Near the small Peruvian city of Huaraz is Huascarán National Park, over 13,000 square miles that include the world’s highest tropical mountain range, and at over 22,000 feet, Peru’s highest peak.
The Park is named for its showiest mountain, which in turn is named for the Inca emperor Huascar. He didn’t reign for very long — only five short years in the middle of the 16th century — but his big snowy rock in the middle of the Cordillera Blanca (the White Mountain Range) in the central Andes rises high above all others in Peru. For a little perspective, the world’s tallest mountain, Mt. Everest, reaches 29,000 feet.
Since the 1980s, the Park has been a designated UNESCO World Heritage Site, and it also falls under the umbrella of SERNANP, the Peruvian network of protected natural areas. Aside from the cloud-scraping mountains, there is a lot to protect. There are tropical glaciers, pristine turquoise lakes, and hundreds of unique — and sometimes eccentric — plants and wildlife.

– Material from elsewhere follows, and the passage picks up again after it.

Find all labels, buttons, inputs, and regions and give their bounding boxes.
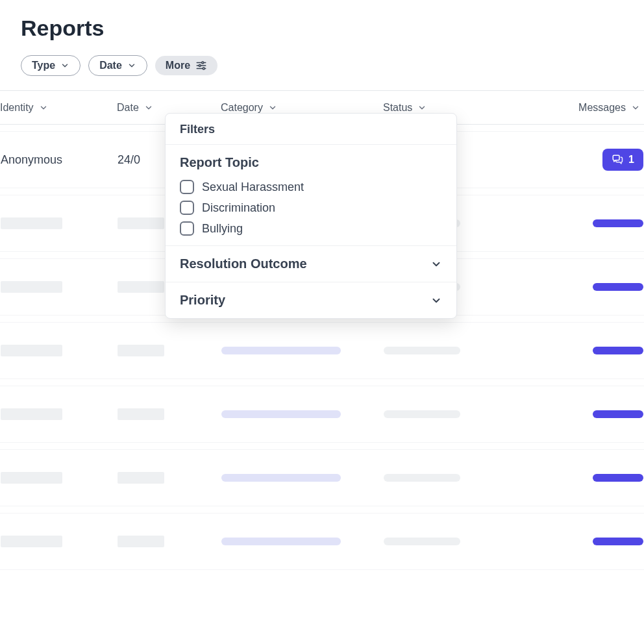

A short list would include spectacled bears (who really do look like they’re wearing glasses), giant hummingbirds (well, giant by humming bird standards), South American camels (called Vicuñas, the national animal of Peru), and scrappy, ring-tailed Andean mountain cats. On the flora side, there are almost 800 different species of high-altitude plants, including the spectacular Queen of the Andes, which shoots a flowery stem 30 feet straight up from her spiky bottom.
It’s rugged, it’s high, it’s cold — and it can get shaky up there (earthquakes are fairly frequent). But Huascarán’s show-stopping terrain and delicately balanced ecosystems make for a National Park like no other.